[Stored items]
=== Section Start ===

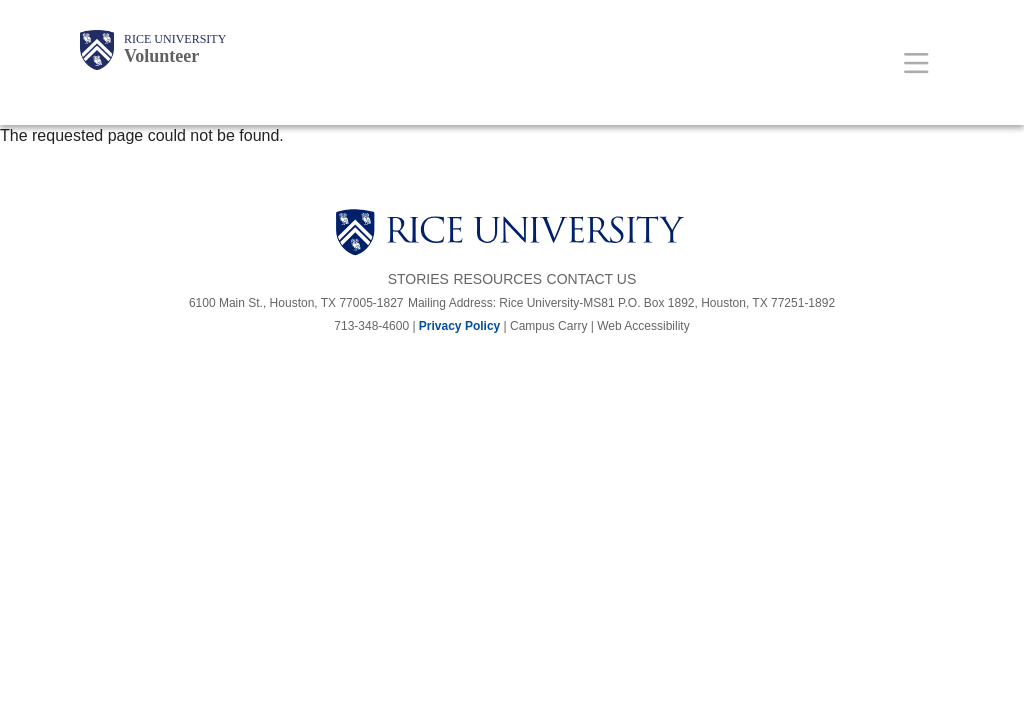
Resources (497, 279)
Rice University (175, 39)
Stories (418, 279)
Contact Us (592, 279)
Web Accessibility (643, 326)
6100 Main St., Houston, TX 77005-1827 (296, 303)
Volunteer (161, 56)
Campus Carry (548, 326)
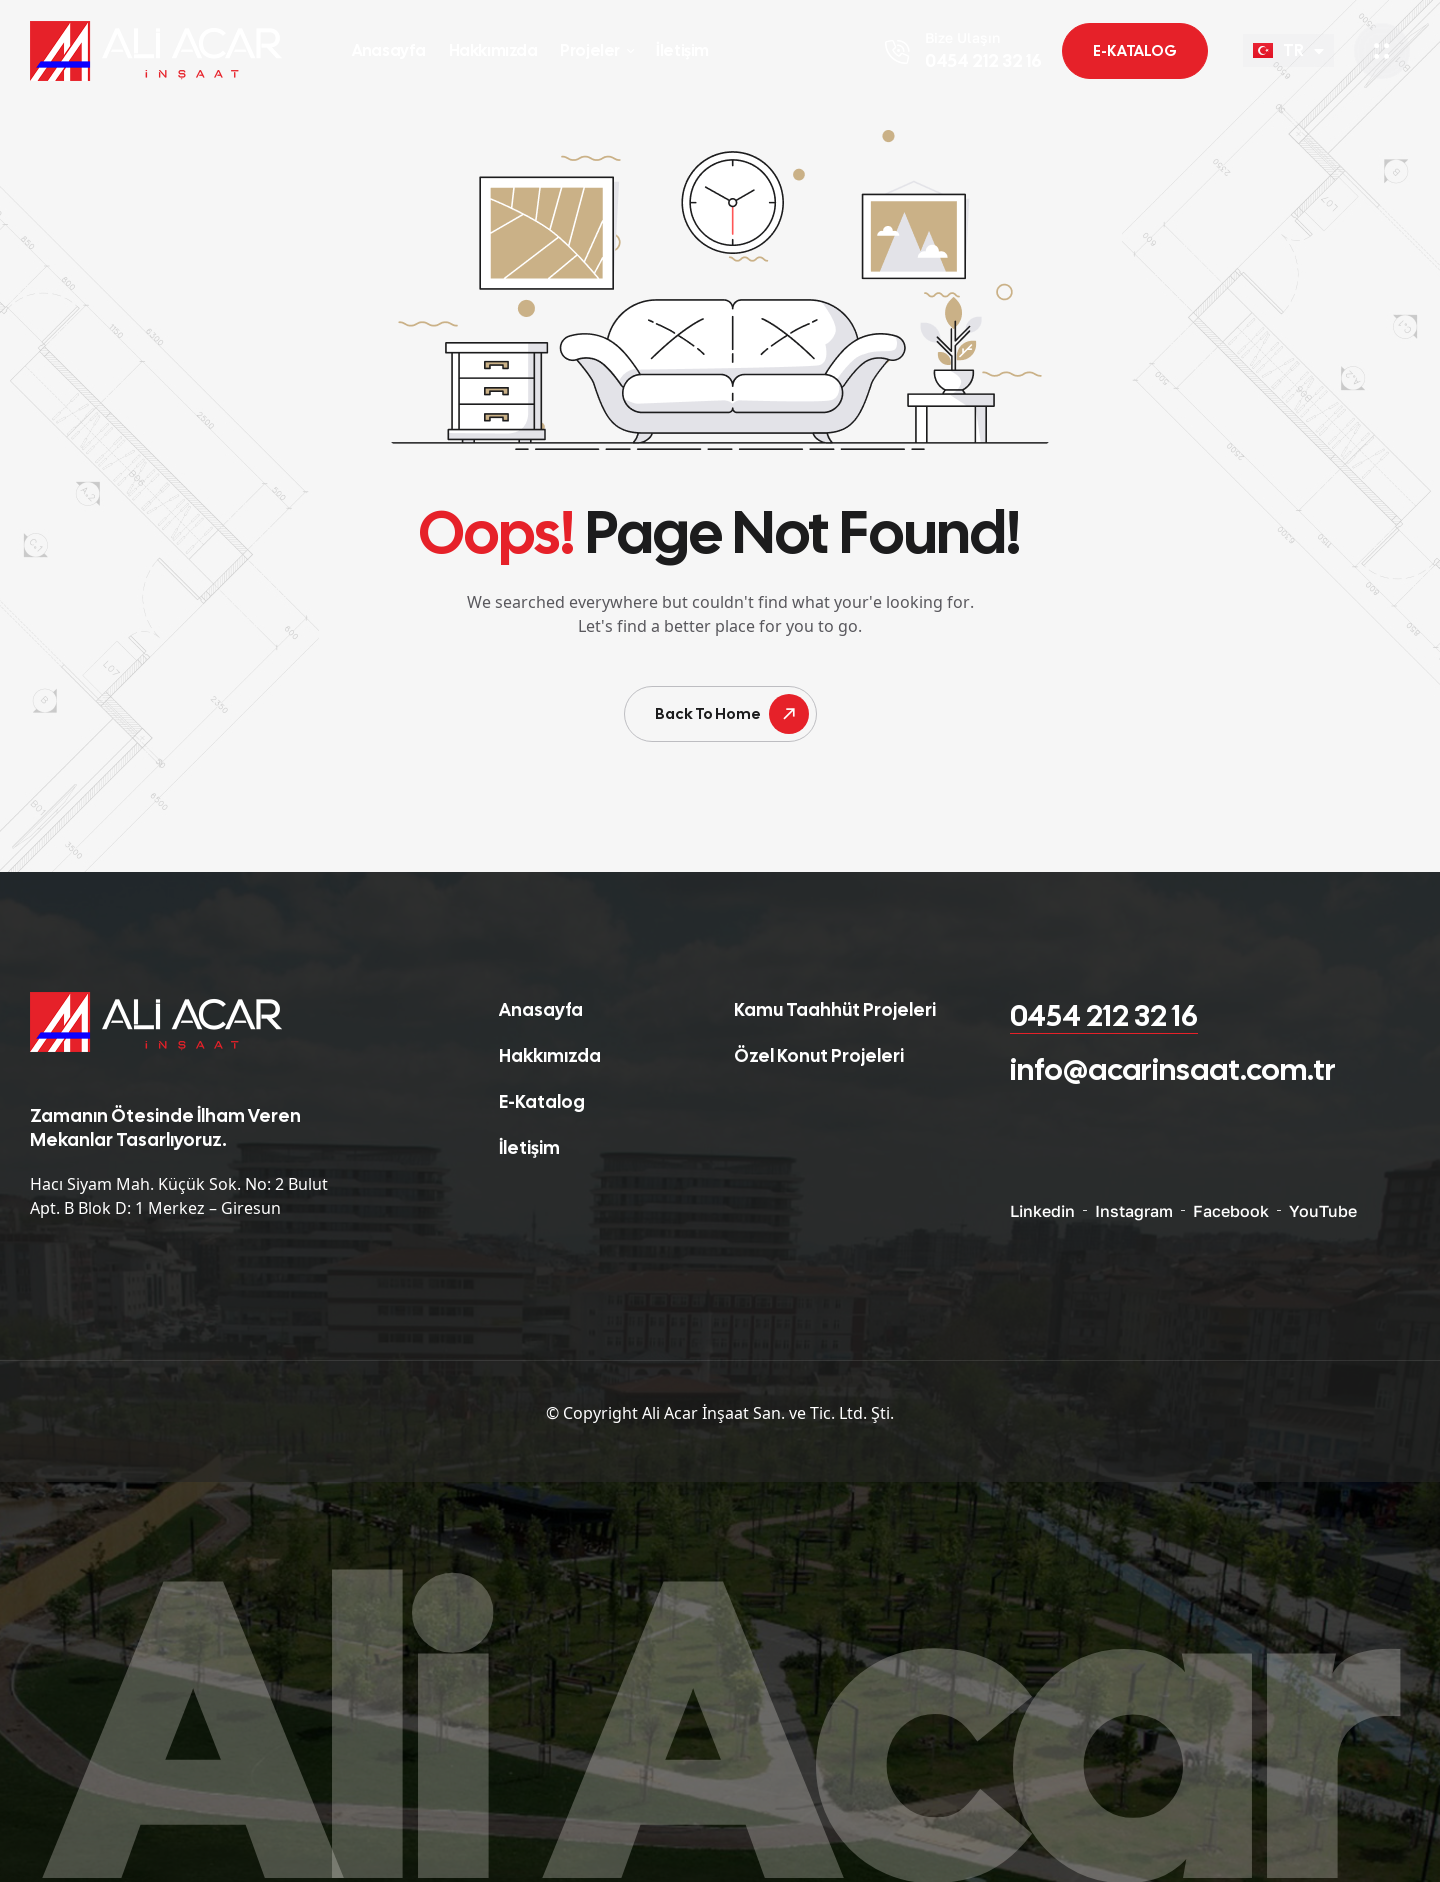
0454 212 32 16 (1104, 1015)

=== Section End ===

EXERCISE
From the first line to the last, retype the entries above exactly, minus the pictures.

RESPONSE
Resources (497, 279)
Rice University (175, 39)
Stories (418, 279)
Contact Us (592, 279)
Web Accessibility (643, 326)
6100 Main St., Houston, TX 77005-1827 (296, 303)
Volunteer (161, 56)
Campus Carry (548, 326)
0454 212 32 16 (1104, 1015)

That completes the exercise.